Statewide average temperatures have been higher than normal for 57 out of the last 60 months, according to state climatologist David Zierden at the Florida Climate Center in Tallahassee. Florida shattered heat records this spring when statewide average temperatures measured 7.1 degrees above normal for March, he said.

Lawrence Reeves' face covered with mosquitoes
Credit Courtesy of Lawrence Reeves
Don’t try this at home. Entomologist Lawrence Reeves, collecting blood-fled mosquitoes in the Everglades in 2016.

Fears of complacency

Along with many medical entomologists, Roxanne Connelly said she’s hesitant to point to an exact connection between climate change and vector-borne disease outbreaks. As the chief entomologist in the Division of Vector-Borne Diseases within the Centers for Disease Control and Prevention’s National Center for Emerging and Zoonotic Infectious Diseases, she said she knows climate has a direct effect on mosquitoes and their viruses.

While climate changes influence how quickly pathogens replicate, the lifecycle of vectors and disease distributions, she said, several other factors could skew the correlation. People could move around, bringing infections with them. Increased testing in a particular area could reveal greater incidence.

“Across the nation, looking at where these vector-borne diseases occur, I think what we’re still trying to figure out is: Is this really due directly to climate change factors? Or in some cases, is it just that we’re starting to see an increase in reporting?” Connelly said.

But Connelly said she has seen evidence that the species distribution changes are now expanding beyond Florida, possibly connected to warming temperatures.

Since future outbreaks are difficult to predict, especially in light of the already erratic climate projections, Connelly said it’s crucial for Florida to continue education and testing programs.

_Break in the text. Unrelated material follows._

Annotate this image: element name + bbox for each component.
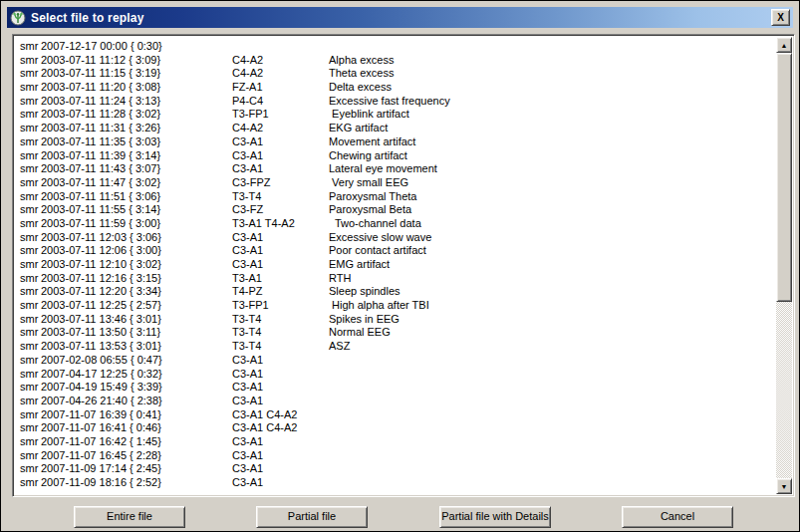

“They’re just always going to be at risk for some mosquito-borne disease, and having that network in place where you always have surveillance – it’s something that’s justified,” she said.

Amid the COVID-19 emergency, Ryan said she worries mosquito protection may not be where it needs to be at this point in the year as attention and resources are directed elsewhere. “I’m actually concerned that there’s a potential to see novel infection happening in unexpected ways, or at least more mosquitos emerging because people are becoming complacent,” she said.

“It’s not like mosquitoes went on hold because of COVID,” she said. “The message needs to stay alive.”